## [Data shown]
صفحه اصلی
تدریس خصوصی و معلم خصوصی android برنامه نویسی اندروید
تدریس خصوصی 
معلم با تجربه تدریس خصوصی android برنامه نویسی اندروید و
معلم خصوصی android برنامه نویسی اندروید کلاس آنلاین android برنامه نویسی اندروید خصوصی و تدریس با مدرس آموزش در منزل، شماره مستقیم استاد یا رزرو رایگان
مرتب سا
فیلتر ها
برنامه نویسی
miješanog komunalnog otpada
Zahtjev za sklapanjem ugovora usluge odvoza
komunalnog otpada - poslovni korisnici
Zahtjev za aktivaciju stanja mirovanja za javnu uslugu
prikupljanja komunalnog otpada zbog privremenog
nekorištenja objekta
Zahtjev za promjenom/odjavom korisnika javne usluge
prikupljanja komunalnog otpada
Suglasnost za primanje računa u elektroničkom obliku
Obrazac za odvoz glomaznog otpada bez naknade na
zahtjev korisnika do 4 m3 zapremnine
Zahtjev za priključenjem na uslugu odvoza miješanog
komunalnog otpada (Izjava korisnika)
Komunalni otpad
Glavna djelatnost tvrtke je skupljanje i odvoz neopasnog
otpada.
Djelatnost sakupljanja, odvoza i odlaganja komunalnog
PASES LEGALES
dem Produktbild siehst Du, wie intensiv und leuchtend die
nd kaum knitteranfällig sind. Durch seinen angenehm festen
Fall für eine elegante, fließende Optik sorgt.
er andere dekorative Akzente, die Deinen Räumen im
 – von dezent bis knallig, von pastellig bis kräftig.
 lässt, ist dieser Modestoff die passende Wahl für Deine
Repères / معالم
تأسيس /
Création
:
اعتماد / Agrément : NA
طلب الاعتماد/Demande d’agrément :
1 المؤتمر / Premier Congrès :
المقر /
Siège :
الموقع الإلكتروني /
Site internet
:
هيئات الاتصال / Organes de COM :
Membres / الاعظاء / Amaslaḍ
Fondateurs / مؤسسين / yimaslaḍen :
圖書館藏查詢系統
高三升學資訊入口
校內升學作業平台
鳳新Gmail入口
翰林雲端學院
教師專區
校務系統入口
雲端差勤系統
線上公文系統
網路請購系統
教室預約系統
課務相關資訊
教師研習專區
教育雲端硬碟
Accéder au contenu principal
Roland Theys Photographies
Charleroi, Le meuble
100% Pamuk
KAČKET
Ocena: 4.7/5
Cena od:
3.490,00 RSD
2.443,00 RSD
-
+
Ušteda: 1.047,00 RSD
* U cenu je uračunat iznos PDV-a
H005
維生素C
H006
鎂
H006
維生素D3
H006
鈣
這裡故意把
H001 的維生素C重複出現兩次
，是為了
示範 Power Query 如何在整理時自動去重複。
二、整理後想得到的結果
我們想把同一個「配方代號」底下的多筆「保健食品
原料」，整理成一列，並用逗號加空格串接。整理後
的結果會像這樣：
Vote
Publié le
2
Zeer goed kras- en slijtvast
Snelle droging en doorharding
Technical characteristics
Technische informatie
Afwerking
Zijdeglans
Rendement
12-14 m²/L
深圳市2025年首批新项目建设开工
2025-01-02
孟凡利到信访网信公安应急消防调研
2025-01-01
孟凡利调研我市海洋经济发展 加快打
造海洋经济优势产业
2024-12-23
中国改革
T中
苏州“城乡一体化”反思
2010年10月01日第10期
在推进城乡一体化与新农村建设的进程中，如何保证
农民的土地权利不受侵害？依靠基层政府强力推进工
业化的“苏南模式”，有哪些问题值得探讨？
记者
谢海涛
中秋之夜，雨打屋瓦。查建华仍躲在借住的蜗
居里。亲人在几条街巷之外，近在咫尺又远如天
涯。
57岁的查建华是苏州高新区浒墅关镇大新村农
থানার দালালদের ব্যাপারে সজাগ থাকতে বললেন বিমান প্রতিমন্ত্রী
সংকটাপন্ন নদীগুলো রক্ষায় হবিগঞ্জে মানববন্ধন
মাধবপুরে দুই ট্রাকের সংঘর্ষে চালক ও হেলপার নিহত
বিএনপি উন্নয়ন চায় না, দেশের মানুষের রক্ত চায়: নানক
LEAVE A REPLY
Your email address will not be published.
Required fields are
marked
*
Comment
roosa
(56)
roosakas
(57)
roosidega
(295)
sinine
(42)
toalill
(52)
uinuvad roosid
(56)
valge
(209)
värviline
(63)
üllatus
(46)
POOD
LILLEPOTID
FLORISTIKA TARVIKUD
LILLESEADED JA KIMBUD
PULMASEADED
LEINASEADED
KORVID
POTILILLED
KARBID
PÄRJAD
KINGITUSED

## [Exercise aim]
An exact copy of every record is required.

## [Answer to this problem]
صفحه اصلی
تدریس خصوصی و معلم خصوصی android برنامه نویسی اندروید
تدریس خصوصی 
معلم با تجربه تدریس خصوصی android برنامه نویسی اندروید و
معلم خصوصی android برنامه نویسی اندروید کلاس آنلاین android برنامه نویسی اندروید خصوصی و تدریس با مدرس آموزش در منزل، شماره مستقیم استاد یا رزرو رایگان
مرتب سا
فیلتر ها
برنامه نویسی
miješanog komunalnog otpada
Zahtjev za sklapanjem ugovora usluge odvoza
komunalnog otpada - poslovni korisnici
Zahtjev za aktivaciju stanja mirovanja za javnu uslugu
prikupljanja komunalnog otpada zbog privremenog
nekorištenja objekta
Zahtjev za promjenom/odjavom korisnika javne usluge
prikupljanja komunalnog otpada
Suglasnost za primanje računa u elektroničkom obliku
Obrazac za odvoz glomaznog otpada bez naknade na
zahtjev korisnika do 4 m3 zapremnine
Zahtjev za priključenjem na uslugu odvoza miješanog
komunalnog otpada (Izjava korisnika)
Komunalni otpad
Glavna djelatnost tvrtke je skupljanje i odvoz neopasnog
otpada.
Djelatnost sakupljanja, odvoza i odlaganja komunalnog
PASES LEGALES
dem Produktbild siehst Du, wie intensiv und leuchtend die
nd kaum knitteranfällig sind. Durch seinen angenehm festen
Fall für eine elegante, fließende Optik sorgt.
er andere dekorative Akzente, die Deinen Räumen im
 – von dezent bis knallig, von pastellig bis kräftig.
 lässt, ist dieser Modestoff die passende Wahl für Deine
Repères / معالم
تأسيس /
Création
:
اعتماد / Agrément : NA
طلب الاعتماد/Demande d’agrément :
1 المؤتمر / Premier Congrès :
المقر /
Siège :
الموقع الإلكتروني /
Site internet
:
هيئات الاتصال / Organes de COM :
Membres / الاعظاء / Amaslaḍ
Fondateurs / مؤسسين / yimaslaḍen :
圖書館藏查詢系統
高三升學資訊入口
校內升學作業平台
鳳新Gmail入口
翰林雲端學院
教師專區
校務系統入口
雲端差勤系統
線上公文系統
網路請購系統
教室預約系統
課務相關資訊
教師研習專區
教育雲端硬碟
Accéder au contenu principal
Roland Theys Photographies
Charleroi, Le meuble
100% Pamuk
KAČKET
Ocena: 4.7/5
Cena od:
3.490,00 RSD
2.443,00 RSD
-
+
Ušteda: 1.047,00 RSD
* U cenu je uračunat iznos PDV-a
H005
維生素C
H006
鎂
H006
維生素D3
H006
鈣
這裡故意把
H001 的維生素C重複出現兩次
，是為了
示範 Power Query 如何在整理時自動去重複。
二、整理後想得到的結果
我們想把同一個「配方代號」底下的多筆「保健食品
原料」，整理成一列，並用逗號加空格串接。整理後
的結果會像這樣：
Vote
Publié le
2
Zeer goed kras- en slijtvast
Snelle droging en doorharding
Technical characteristics
Technische informatie
Afwerking
Zijdeglans
Rendement
12-14 m²/L
深圳市2025年首批新项目建设开工
2025-01-02
孟凡利到信访网信公安应急消防调研
2025-01-01
孟凡利调研我市海洋经济发展 加快打
造海洋经济优势产业
2024-12-23
中国改革
T中
苏州“城乡一体化”反思
2010年10月01日第10期
在推进城乡一体化与新农村建设的进程中，如何保证
农民的土地权利不受侵害？依靠基层政府强力推进工
业化的“苏南模式”，有哪些问题值得探讨？
记者
谢海涛
中秋之夜，雨打屋瓦。查建华仍躲在借住的蜗
居里。亲人在几条街巷之外，近在咫尺又远如天
涯。
57岁的查建华是苏州高新区浒墅关镇大新村农
থানার দালালদের ব্যাপারে সজাগ থাকতে বললেন বিমান প্রতিমন্ত্রী
সংকটাপন্ন নদীগুলো রক্ষায় হবিগঞ্জে মানববন্ধন
মাধবপুরে দুই ট্রাকের সংঘর্ষে চালক ও হেলপার নিহত
বিএনপি উন্নয়ন চায় না, দেশের মানুষের রক্ত চায়: নানক
LEAVE A REPLY
Your email address will not be published.
Required fields are
marked
*
Comment
roosa
(56)
roosakas
(57)
roosidega
(295)
sinine
(42)
toalill
(52)
uinuvad roosid
(56)
valge
(209)
värviline
(63)
üllatus
(46)
POOD
LILLEPOTID
FLORISTIKA TARVIKUD
LILLESEADED JA KIMBUD
PULMASEADED
LEINASEADED
KORVID
POTILILLED
KARBID
PÄRJAD
KINGITUSED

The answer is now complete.